Yusuf YAVUZ YAZDI: DOĞANIN IŞIĞI BU KENTE YETER

Doğanın ışığı bu kente yeter

Antalya falezlerine uygulanacak ışıklandırma, ışığın kendisinden başka her şeyin üzerini örter...

Antalya Büyükşehir Belediye Başkanı Muhittin Böcek, 27 Şubat'ta sosyal medya hesabından bir video paylaşarak kentin önemli simgelerinden biri olan falezlerde ışıklandırma projesi yapacaklarını açıkladı.

"Yıllardır karanlık olmasıyla eleştirilen falezler aydınlanacak, Antalya ışık saçacak" ifadelerini kullanan Böcek, "Falez aydınlatma projemizle milyonlarca yerli ve yabancı misafirimizi ışıl ışıl görüntülerle karşılayacağız" dedi.

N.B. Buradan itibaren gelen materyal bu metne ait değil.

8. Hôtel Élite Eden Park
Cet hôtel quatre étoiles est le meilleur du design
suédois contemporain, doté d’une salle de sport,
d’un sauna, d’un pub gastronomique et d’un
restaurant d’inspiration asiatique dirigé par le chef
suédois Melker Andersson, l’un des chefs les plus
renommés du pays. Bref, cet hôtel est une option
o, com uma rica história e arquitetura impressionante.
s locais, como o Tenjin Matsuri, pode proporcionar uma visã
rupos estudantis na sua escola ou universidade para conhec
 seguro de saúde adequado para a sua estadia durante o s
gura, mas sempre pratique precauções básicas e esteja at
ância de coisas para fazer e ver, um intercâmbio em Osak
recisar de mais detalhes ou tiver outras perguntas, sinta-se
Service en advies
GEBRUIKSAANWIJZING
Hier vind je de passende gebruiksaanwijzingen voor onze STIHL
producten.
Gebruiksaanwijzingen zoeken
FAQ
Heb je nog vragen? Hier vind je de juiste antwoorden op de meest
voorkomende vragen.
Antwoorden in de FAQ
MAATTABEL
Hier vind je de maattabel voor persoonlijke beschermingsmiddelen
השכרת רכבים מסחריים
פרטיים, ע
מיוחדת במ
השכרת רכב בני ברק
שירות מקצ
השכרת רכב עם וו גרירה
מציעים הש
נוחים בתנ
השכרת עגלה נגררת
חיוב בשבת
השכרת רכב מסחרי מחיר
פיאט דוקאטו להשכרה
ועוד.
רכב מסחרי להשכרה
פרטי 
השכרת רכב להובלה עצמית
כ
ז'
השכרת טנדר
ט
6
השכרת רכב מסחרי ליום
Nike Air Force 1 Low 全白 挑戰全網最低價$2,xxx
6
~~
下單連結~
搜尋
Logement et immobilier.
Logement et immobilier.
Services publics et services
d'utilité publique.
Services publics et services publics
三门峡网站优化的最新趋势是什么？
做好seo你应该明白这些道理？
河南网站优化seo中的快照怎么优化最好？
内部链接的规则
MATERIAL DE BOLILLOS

Antalya'nın falezleri, Burdur sınırlarından başlayıp, Döşemealtı Platosu ve bir basamak altındaki Antalya platosundan Akdeniz'e kadar uzanan, karmaşık ve büyüleyici hidrojeolojik yapı ile karstik sistemin yarattığı olağanüstü bir doğal miras.

1980'lerden itibaren hızlanan betonlaşma ile önemli ölçüde zarar gören falezlerin bugün ışıklandırma projesiyle gündeme gelen bölümleri ancak koruma altına alınabildi.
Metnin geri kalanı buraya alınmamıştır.